- **PROBLEM DESCRIPTION**: Look through the entries for the line containing "franchise for a quarter of a century.". Then output that line and every line after it, exactly, to the end.

Saved data entries:
....................

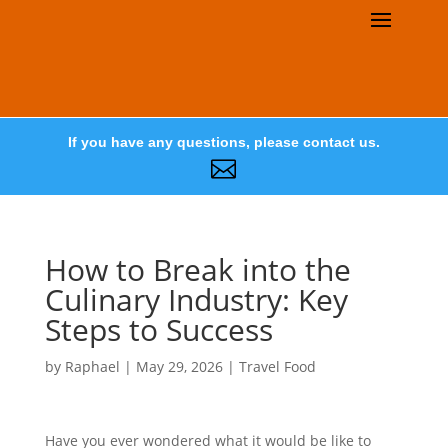
If you have any questions, please contact us.

How to Break into the
Culinary Industry: Key
Steps to Success
by
Raphael
|
May 29, 2026
|
Travel Food
Have you ever wondered what it would be like to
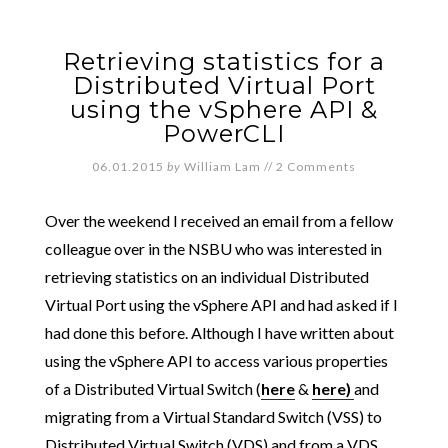
Retrieving statistics for a
Distributed Virtual Port
using the vSphere API &
PowerCLI
06.01.2015
by
William Lam
//
2 Comments
Over the weekend I received an email from a fellow
colleague over in the NSBU who was interested in
retrieving statistics on an individual Distributed
Virtual Port using the vSphere API and had asked if I
had done this before. Although I have written about
using the vSphere API to access various properties
of a Distributed Virtual Switch (
here
&
here)
and
migrating from a Virtual Standard Switch (VSS) to
Distributed Virtual Switch (VDS) and from a VDS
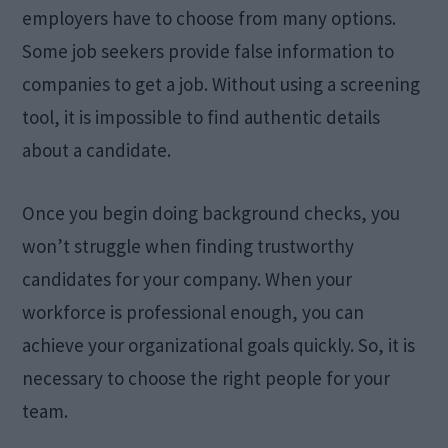
employers have to choose from many options.
Some job seekers provide false information to
companies to get a job. Without using a screening
tool, it is impossible to find authentic details
about a candidate.
Once you begin doing background checks, you
won’t struggle when finding trustworthy
candidates for your company. When your
workforce is professional enough, you can
achieve your organizational goals quickly. So, it is
necessary to choose the right people for your
team.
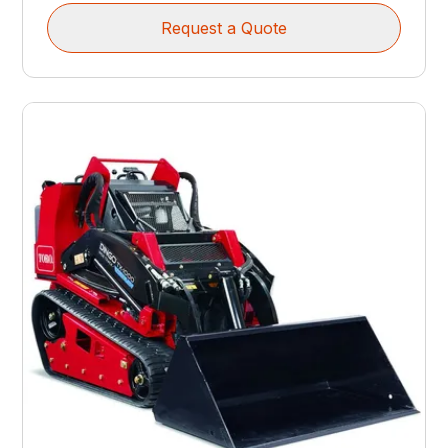
Request a Quote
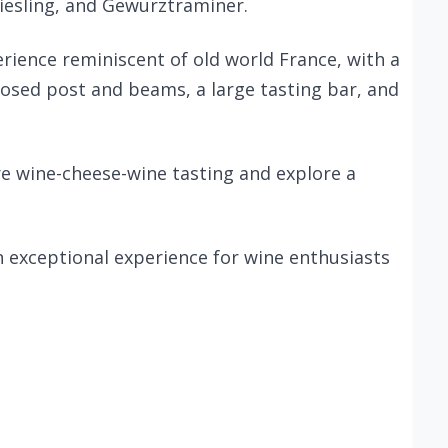
Riesling, and Gewurztraminer.
erience reminiscent of old world France, with a
posed post and beams, a large tasting bar, and
ure wine-cheese-wine tasting and explore a
n exceptional experience for wine enthusiasts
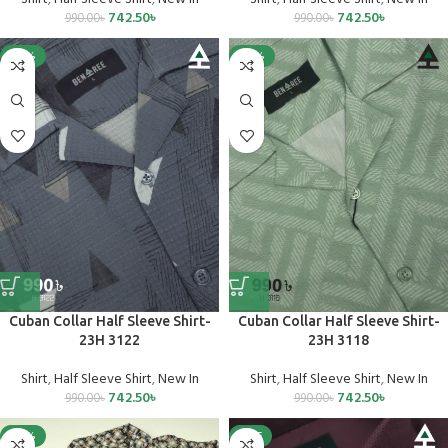
742.50
৳
742.50
৳
990.00
৳
990.00
৳
-25%
-25%
Cuban Collar Half Sleeve Shirt-
Cuban Collar Half Sleeve Shirt-
23H 3122
23H 3118
Shirt
,
Half Sleeve Shirt
,
New In
Shirt
,
Half Sleeve Shirt
,
New In
742.50
৳
742.50
৳
990.00
৳
990.00
৳
-25%
SALE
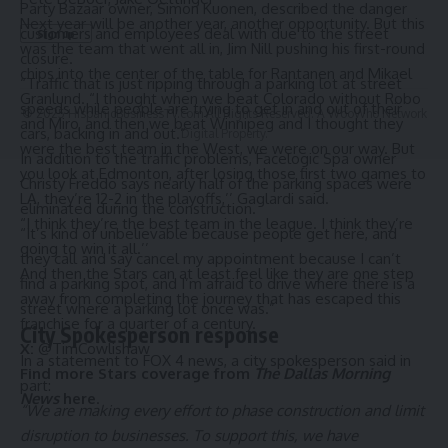
Party Bazaar owner, Simon Kuonen, described the danger
Next year will be another year, another opportunity. But this
customers and employees deal with due to the street
was the team that went all in, Jim Nill
pushing his first-round
closure.
chips into the center of the table for Rantanen and Mikael
“Traffic that is just ripping through a parking lot at street
Granlund.
“I thought when we beat Colorado without Robo
speeds while people are trying to get in and out of their
© 2025 HispanicBusinessTV.com All Rights Reserved. A WooWho Network
and Miro, and then we beat Winnipeg and I thought they
cars, backing in and out.”
Digital Property.
were the best team in the West, we were on our way. But
In addition to the traffic problems, Facelogic Spa owner
you look at Edmonton, after losing those first two games to
Christy Freddo says nearly half of the parking spaces were
LA, they’re 12-2 in the playoffs,’’ Gaglardi said.
eliminated during the construction.
“I think they’re the best team in the league. I think they’re
“It’s kind of unbelievable because people get here, and
going to win it all.’’
they call and say cancel my appointment because I can’t
And then the Stars can at least feel like they are one step
find a parking spot, and I’m afraid to drive where there is a
away from completing the journey that has escaped this
street where a parking lot once was.”
franchise for a quarter of a century.
City Spokesperson response
X:
@TimCowlishaw
In a statement to FOX 4 news, a city spokesperson said in
Find more Stars coverage from
The Dallas Morning
part:
News
here
.
“We are making every effort to phase construction and limit
disruption to businesses. To support this, we have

....................

- **RESULT OF THE TASK**:
franchise for a quarter of a century.
City Spokesperson response
X:
@TimCowlishaw
In a statement to FOX 4 news, a city spokesperson said in
Find more Stars coverage from
The Dallas Morning
part:
News
here
.
“We are making every effort to phase construction and limit
disruption to businesses. To support this, we have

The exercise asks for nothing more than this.